Perkenalkan, namaku Lee Sungmini. Kalian bisa memanggilku Sungmin atau Minnie. Aku masih SMA dan tinggal di kos-kosan dekat sekolaku sekarang. Pekerjaanku setiap hari adalah sekolah dan mencari nafkah untuk biaya uang sekolahku sendiri. Appa dan Ammaku sudah meninggal ketika umurku 11 tahun. Jadi, aku tinggal sebatang kara dan mencari nafkah sendiri.

Dan disinilah aku sekarang, bekerja di sebuah kedai kafe' kecil tapi cukup untuk membiayai hidupku sehari-hari.

Hari ini aku sedang sibuk-sibuknya melayani tamu dan menyediakan kopi untuk orang-orang yang datang di kedai kecil ini.

"Coffee hot chocolate-nya satu" Lamunanku terhenti ketika seorang mahasiswi datang dan mendekati counter kopi tempatku berada.

"A.. sebentar ya." Ucapku mencatat pesanannya di mesin kasir, kemudian mengambil gelas warna putih berukuran sedang berbahan kertas, menuliskan tanda HC di kotak kecil berlabel coklat dan menaruh gelas itu dekat rekan kerjaku yang lainnya. Dia mulai meracik kopi sedangkan aku kembali pada uang kembalian untuk sang pelanggan yang ada di depanku sekarang ini.
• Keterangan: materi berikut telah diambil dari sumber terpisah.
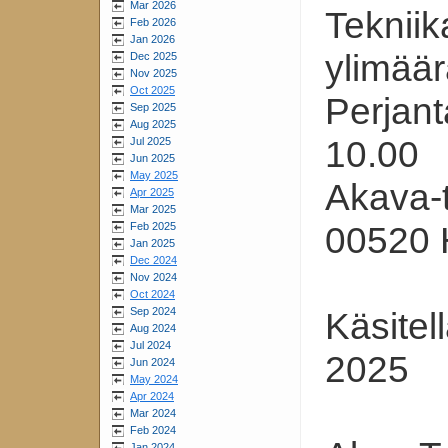
Mar 2026
Tekniik
Feb 2026
Jan 2026
ylimää
Dec 2025
Nov 2025
Oct 2025
Perjant
Sep 2025
Aug 2025
10.00
Jul 2025
Jun 2025
May 2025
Akava-t
Apr 2025
Mar 2025
Feb 2025
00520 H
Jan 2025
Dec 2024
Nov 2024
Oct 2024
Sep 2024
Käsitel
Aug 2024
Jul 2024
2025
Jun 2024
May 2024
Apr 2024
Mar 2024
Feb 2024
Jan 2024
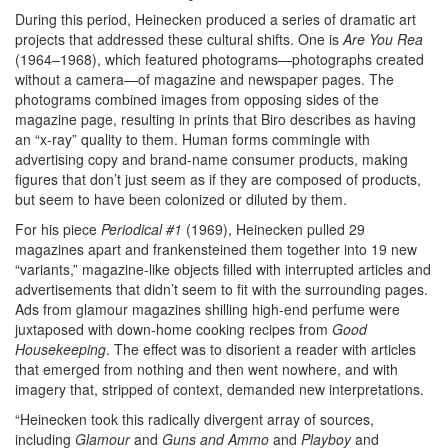
During this period, Heinecken produced a series of dramatic art
projects that addressed these cultural shifts. One is
Are You Rea
(1964–1968), which featured photograms—photographs created
without a camera—of magazine and newspaper pages. The
photograms combined images from opposing sides of the
magazine page, resulting in prints that Biro describes as having
an “x-ray” quality to them. Human forms commingle with
advertising copy and brand-name consumer products, making
figures that don’t just seem as if they are composed of products,
but seem to have been colonized or diluted by them.
For his piece
Periodical #1
(1969), Heinecken pulled 29
magazines apart and frankensteined them together into 19 new
“variants,” magazine-like objects filled with interrupted articles and
advertisements that didn’t seem to fit with the surrounding pages.
Ads from glamour magazines shilling high-end perfume were
juxtaposed with down-home cooking recipes from
Good
Housekeeping
. The effect was to disorient a reader with articles
that emerged from nothing and then went nowhere, and with
imagery that, stripped of context, demanded new interpretations.
“Heinecken took this radically divergent array of sources,
including
Glamour
and
Guns and Ammo
and
Playboy
and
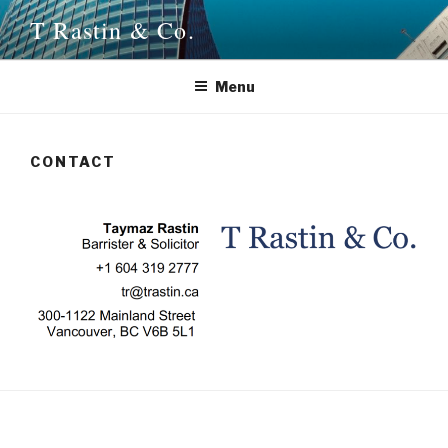
Skip
T Rastin & Co.
to
content
Menu
CONTACT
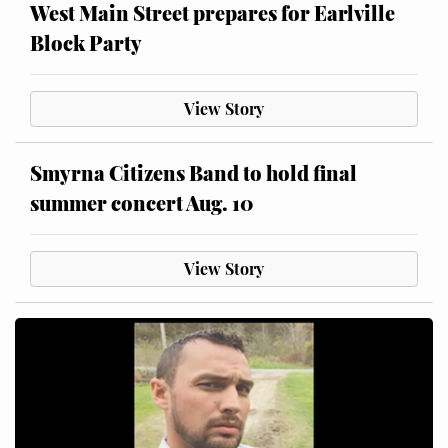
West Main Street prepares for Earlville
Block Party
View Story
Smyrna Citizens Band to hold final
summer concert Aug. 10
View Story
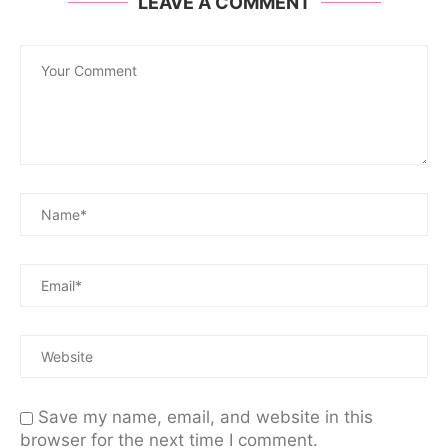
LEAVE A COMMENT
Save my name, email, and website in this
browser for the next time I comment.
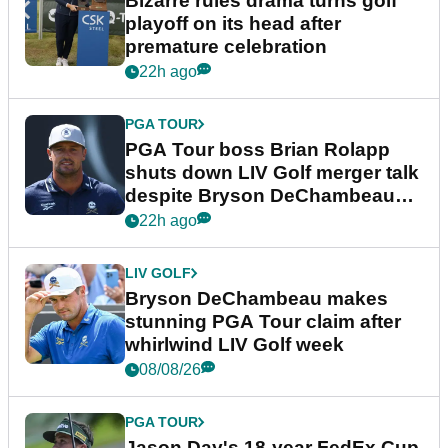
Bizarre rules drama turns golf
playoff on its head after
premature celebration
22h ago
PGA TOUR
PGA Tour boss Brian Rolapp
shuts down LIV Golf merger talk
despite Bryson DeChambeau
plea
22h ago
LIV GOLF
Bryson DeChambeau makes
stunning PGA Tour claim after
whirlwind LIV Golf week
08/08/26
PGA TOUR
Jason Day's 18-year FedEx Cup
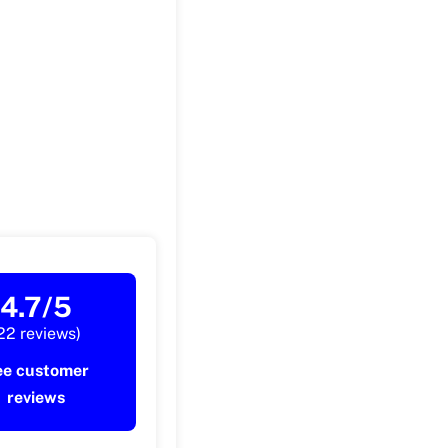
4.7/5
22 reviews)
ee customer
reviews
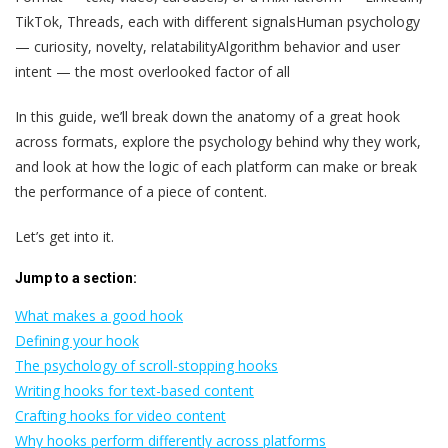
TikTok, Threads, each with different signalsHuman psychology
— curiosity, novelty, relatabilityAlgorithm behavior and user
intent — the most overlooked factor of all
In this guide, we’ll break down the anatomy of a great hook
across formats, explore the psychology behind why they work,
and look at how the logic of each platform can make or break
the performance of a piece of content.
Let’s get into it.
Jump to a section:
What makes a good hook
Defining your hook
The psychology of scroll-stopping hooks
Writing hooks for text-based content
Crafting hooks for video content
Why hooks perform differently across platforms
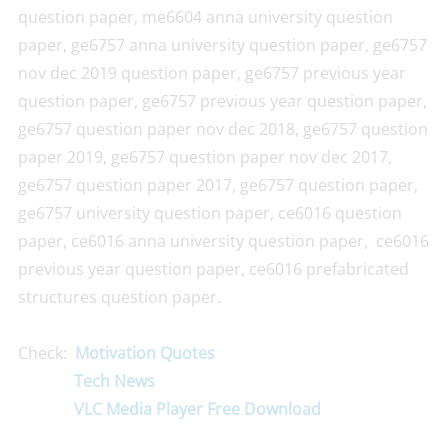
question paper, me6604 anna university question
paper, ge6757 anna university question paper, ge6757
nov dec 2019 question paper, ge6757 previous year
question paper, ge6757 previous year question paper,
ge6757 question paper nov dec 2018, ge6757 question
paper 2019, ge6757 question paper nov dec 2017,
ge6757 question paper 2017, ge6757 question paper,
ge6757 university question paper, ce6016 question
paper, ce6016 anna university question paper, ce6016
previous year question paper, ce6016 prefabricated
structures question paper.
Check:
Motivation Quotes
Tech News
VLC Media Player Free Download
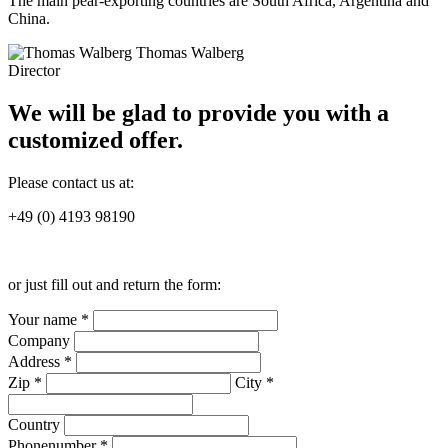
The main pear-exporting countries are South Africa, Argentina and
China.
Thomas Walberg
Director
We will be glad to provide you with a
customized offer.
Please contact us at:
+49 (0) 4193 98190
or just fill out and return the form:
Your name *
Company
Address *
Zip *
City *
Country
Phonenumber *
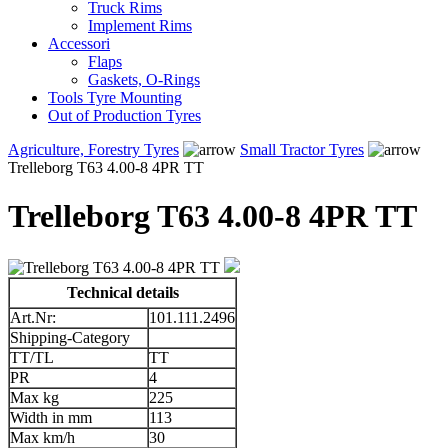
Truck Rims
Implement Rims
Accessori
Flaps
Gaskets, O-Rings
Tools Tyre Mounting
Out of Production Tyres
Agriculture, Forestry Tyres
Small Tractor Tyres
Trelleborg T63 4.00-8 4PR TT
Trelleborg T63 4.00-8 4PR TT
Technical details
Art.Nr:
101.111.2496
Shipping-Category
TT/TL
TT
PR
4
Max kg
225
Width in mm
113
Max km/h
30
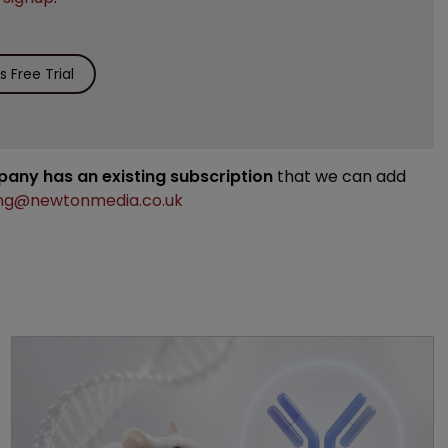
 Free Trial
mpany has an existing subscription
that we can add
ng@newtonmedia.co.uk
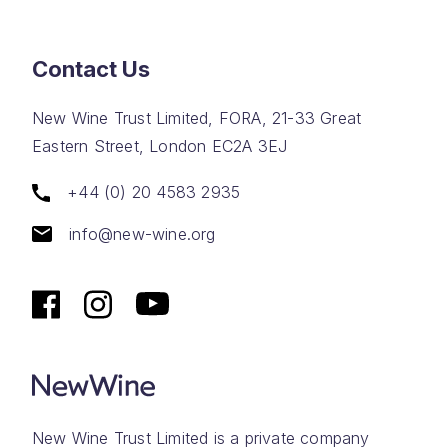
Contact Us
New Wine Trust Limited, FORA, 21-33 Great
Eastern Street, London EC2A 3EJ
+44 (0) 20 4583 2935
info@new-wine.org
New Wine Trust Limited is a private company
Setelah aku memberikan uang kembalian, dia berjalan pergi untuk mengambil pesanannya tadi di barista yang lainnya, lalu beranjak pergi.

Haaaah..inilah pekerjaanku sehari-hari. Semuanya selalu berulang, seperti takkan pernah habis.

Sudah jam 10 malam. 15 menit lagi jam jagaku sudah berakhir. Barista yang lain juga sudah membolos dari 1 jam yang . Seharusnya ada kenaikan gaji untukku karna sudah menjaga kedai kafe' ini sendirian.

'Kriing kring' Lonceng pintu berbunyi tanda seseorang masuk. Mungkin ini pelanggan terakhirku untuk malam ini.

"Selamat malam. Anda ingin memesan apa?"Ucapku tersenyum dan mulai mengecek mesin kasir.

"Pesan nonfat lattenya satu. Tapi tidak pakai es."Ucapnya sambil tersenyum.

Hampir 10 menit menyediakan pesanannya. Dan 'teeeet' bunyi jam alarmpun berbunyi. Berarti sudah saatnya aku pulang.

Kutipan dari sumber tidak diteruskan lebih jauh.